You should populate this field with a unique value, such as a GUID when you first INSERT the record. This can be used to establish relationships between objects, and also helps ensure against creating duplicate records. It’s important not to change the value of that ID after writing it to a record.
The unique identifier should be treated as an alias for a Salesforce ID. Therefore, they should not change over time, never be reused, and you should choose a similarly unique mechanism for generating them.
We recommend using random UUIDs, which can be generated using
gen_random_uuid(). Postgres integer sequences are not recommended as they are not guaranteed to be unique. Finally, the ID field in the Heroku Connect database should not be used since these numbers can reset when importing your configuration into a new database or on reloading a table.

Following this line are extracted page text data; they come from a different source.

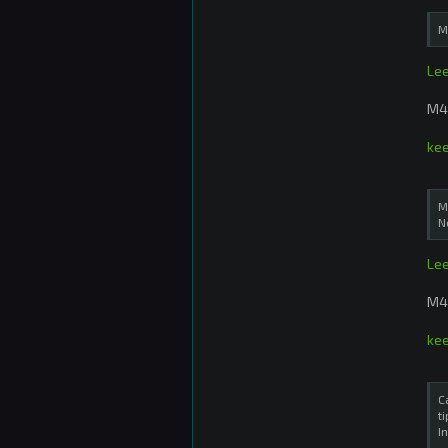
M
Lee
M4
ke
M
N
Lee
M4
kee
C
t
I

Potential Pitfalls for the Merged Writes Algorithm
The Merged Writes algorithm attempts to reorder updates so that they resolve dependencies for relationships but this algorithm may not be able to pick a correct order in all cases. In particular circular dependencies are known to cause issues. Additionally merged changes can make it impossible to reliably establish some relationship types. Apex triggers and process rules in Salesforce will not be guaranteed to see all changes made in the database as some sets of changes will be merged by this algorithm.
The Merged Writes algorithm will attempt to re-send failed inserts on a subsequent update simplifying some error recovery cases.
Potential Pitfalls for the Ordered Writes Algorithm
Rapid updates to the same record may result in slower sync speeds using the Ordered Writes algorithm as each individual change captured will be sent to Salesforce independently. In many cases this is balanced by lessened per-change processing overhead.
While Heroku Connect attempts to pack each message sent to Salesforce as densely as possible it must follow the writing rules of the Salesforce SOAP API which limits the number of chunks of changes that can be packed in one message. Each chunk is a transition between a set of changes for a Salesforce object and as such writing to many objects in quick succession or alternating back and forth between objects could significantly reduce the number of changes that can be put in a single message. Many simultaneous database writers could also make this worse.
A failed INSERT will cause all subsequent updates to fail until corrective action is taken to resubmit that record. See Resolving Write Errors.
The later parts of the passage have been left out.